OMELETTE 01326 5

Courgette & Ricotta Omelette with Lemon & Chilli

10 Minutes

Surprise your customers with the perfect combination of rich creaminess and light freshness in this omelette straight from your kitchen. The lemon and mint cut through the ricotta and a sprinkling of chilli adds a final touch of spice to the palate.


Yield: 1 serving

Prep time: 10 minutes

Cook time: 5 minutes

Expert tips: For the best result, use room temperature eggs.



  • 3 eggs
  • 2 tbsp water
  • 1 tbsp Tararua Butter
  • 1 handful baby spinach
  • 50g courgette ribbons
  • 2 tbsp Puhoi Ricotta
  • 1/2 tsp lemon zest
  • 1 tsp chopped mint leaves
  • ½ tsp red chilli, finely chopped


1. In a bowl beat eggs, water & salt until well blended.
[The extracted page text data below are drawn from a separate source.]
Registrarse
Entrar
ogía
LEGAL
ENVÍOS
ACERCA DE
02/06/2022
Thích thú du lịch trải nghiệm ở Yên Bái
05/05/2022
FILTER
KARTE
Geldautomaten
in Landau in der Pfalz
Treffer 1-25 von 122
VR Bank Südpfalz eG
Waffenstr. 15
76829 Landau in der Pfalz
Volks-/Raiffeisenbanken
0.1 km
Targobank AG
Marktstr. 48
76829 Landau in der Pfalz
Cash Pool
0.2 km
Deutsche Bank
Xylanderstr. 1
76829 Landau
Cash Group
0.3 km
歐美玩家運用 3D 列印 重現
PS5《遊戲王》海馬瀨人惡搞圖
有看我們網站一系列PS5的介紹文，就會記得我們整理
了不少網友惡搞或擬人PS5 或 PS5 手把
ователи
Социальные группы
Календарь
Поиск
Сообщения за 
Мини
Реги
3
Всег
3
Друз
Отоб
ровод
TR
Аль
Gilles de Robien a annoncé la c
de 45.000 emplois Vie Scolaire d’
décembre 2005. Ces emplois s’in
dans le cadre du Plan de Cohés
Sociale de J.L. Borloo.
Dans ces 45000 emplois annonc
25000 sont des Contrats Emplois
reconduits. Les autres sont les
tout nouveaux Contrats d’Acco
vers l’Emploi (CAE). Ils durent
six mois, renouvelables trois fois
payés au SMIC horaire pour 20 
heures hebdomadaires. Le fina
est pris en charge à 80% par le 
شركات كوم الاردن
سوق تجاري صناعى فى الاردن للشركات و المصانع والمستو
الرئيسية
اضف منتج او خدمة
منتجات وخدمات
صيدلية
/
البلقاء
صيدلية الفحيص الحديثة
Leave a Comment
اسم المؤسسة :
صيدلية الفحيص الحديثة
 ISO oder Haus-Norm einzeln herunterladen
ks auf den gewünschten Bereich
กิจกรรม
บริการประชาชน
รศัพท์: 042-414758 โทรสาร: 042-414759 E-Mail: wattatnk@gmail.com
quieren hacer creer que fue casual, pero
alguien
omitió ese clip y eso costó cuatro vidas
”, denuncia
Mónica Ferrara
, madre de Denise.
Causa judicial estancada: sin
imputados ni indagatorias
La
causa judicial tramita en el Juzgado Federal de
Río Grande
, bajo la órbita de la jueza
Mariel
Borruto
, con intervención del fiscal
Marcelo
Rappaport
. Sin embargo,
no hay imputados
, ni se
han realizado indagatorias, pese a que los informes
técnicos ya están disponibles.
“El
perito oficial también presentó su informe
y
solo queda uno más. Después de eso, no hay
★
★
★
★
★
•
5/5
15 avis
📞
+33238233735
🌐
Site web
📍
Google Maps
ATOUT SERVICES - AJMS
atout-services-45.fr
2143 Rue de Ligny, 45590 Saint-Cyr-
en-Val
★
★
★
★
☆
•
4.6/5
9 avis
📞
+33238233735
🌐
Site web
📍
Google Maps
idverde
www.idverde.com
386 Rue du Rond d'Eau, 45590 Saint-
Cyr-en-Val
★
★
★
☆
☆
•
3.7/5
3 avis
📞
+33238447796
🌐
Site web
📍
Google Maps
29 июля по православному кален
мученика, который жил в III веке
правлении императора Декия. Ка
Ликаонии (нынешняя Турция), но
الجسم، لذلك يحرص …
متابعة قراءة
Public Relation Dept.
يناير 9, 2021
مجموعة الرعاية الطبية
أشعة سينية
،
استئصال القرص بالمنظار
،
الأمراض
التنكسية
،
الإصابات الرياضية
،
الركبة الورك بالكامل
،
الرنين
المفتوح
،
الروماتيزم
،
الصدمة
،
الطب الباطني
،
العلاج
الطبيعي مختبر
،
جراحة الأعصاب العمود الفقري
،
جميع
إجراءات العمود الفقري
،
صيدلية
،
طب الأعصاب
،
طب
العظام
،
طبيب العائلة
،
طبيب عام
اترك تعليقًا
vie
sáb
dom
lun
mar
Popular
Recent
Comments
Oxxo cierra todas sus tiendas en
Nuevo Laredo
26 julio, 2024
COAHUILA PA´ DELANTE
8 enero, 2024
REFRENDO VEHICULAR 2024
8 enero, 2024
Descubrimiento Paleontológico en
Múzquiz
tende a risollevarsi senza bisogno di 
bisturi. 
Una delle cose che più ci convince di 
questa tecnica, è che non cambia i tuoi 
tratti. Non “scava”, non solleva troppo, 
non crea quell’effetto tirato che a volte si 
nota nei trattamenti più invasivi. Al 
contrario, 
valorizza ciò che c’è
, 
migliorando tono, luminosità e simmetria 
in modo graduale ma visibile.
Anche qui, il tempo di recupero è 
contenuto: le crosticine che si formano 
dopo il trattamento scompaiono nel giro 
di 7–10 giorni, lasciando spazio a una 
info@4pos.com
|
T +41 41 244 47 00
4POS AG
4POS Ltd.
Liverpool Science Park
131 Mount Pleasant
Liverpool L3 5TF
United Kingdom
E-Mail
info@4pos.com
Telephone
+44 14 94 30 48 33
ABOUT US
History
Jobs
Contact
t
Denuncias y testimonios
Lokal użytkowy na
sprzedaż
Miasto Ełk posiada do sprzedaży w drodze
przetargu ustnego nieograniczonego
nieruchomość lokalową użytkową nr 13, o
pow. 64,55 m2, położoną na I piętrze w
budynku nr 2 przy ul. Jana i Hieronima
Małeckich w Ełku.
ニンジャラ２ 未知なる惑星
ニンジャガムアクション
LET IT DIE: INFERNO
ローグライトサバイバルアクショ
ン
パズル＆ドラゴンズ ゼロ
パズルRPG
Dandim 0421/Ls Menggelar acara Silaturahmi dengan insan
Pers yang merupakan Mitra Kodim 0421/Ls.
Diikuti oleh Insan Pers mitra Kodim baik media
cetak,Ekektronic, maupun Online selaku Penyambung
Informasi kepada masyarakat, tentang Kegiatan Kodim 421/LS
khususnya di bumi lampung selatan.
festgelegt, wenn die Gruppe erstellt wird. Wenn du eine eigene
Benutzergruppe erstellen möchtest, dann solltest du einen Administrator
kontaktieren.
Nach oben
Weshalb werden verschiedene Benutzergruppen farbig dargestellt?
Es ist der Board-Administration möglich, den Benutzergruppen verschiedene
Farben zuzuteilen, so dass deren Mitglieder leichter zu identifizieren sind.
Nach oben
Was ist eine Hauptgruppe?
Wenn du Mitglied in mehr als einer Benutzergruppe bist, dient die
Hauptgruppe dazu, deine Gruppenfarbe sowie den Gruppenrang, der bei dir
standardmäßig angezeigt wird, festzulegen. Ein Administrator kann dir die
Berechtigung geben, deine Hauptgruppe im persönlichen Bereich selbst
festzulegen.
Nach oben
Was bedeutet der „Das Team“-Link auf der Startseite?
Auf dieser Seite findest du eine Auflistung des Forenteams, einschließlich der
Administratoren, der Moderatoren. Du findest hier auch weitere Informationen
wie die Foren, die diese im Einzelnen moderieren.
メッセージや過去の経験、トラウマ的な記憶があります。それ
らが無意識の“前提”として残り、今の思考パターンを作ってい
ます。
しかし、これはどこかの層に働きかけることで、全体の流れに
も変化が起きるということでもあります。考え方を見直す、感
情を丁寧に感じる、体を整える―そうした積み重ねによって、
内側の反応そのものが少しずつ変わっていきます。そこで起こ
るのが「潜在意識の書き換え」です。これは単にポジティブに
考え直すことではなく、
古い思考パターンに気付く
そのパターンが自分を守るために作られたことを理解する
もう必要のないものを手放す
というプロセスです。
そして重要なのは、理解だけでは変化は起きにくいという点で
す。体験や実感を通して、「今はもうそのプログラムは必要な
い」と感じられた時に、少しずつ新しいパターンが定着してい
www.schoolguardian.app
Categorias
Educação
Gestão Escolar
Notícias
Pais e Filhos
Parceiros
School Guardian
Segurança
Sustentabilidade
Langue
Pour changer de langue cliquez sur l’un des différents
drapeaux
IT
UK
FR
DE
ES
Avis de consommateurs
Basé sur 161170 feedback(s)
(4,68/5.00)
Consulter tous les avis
2. Heat butter in pan over medium-high heat until hot, tilt to coat the bottom.

3. Gently push cooked portions from the edges toward the centre with a heat proof spatula so that the uncooked eggs can reach the hot surface. Continue cooking, tilting the pan and gently moving cooked portions as needed.

4. When the top surface of the omelette is starting to set, scatter over the spinach, courgette, ricotta, lemon zest, mint & chilli and fold the omelette in half using a spatula.

5. Place a plate over the omelette pan and invert onto the plate. Lightly season the top with salt & pepper and serve immediately.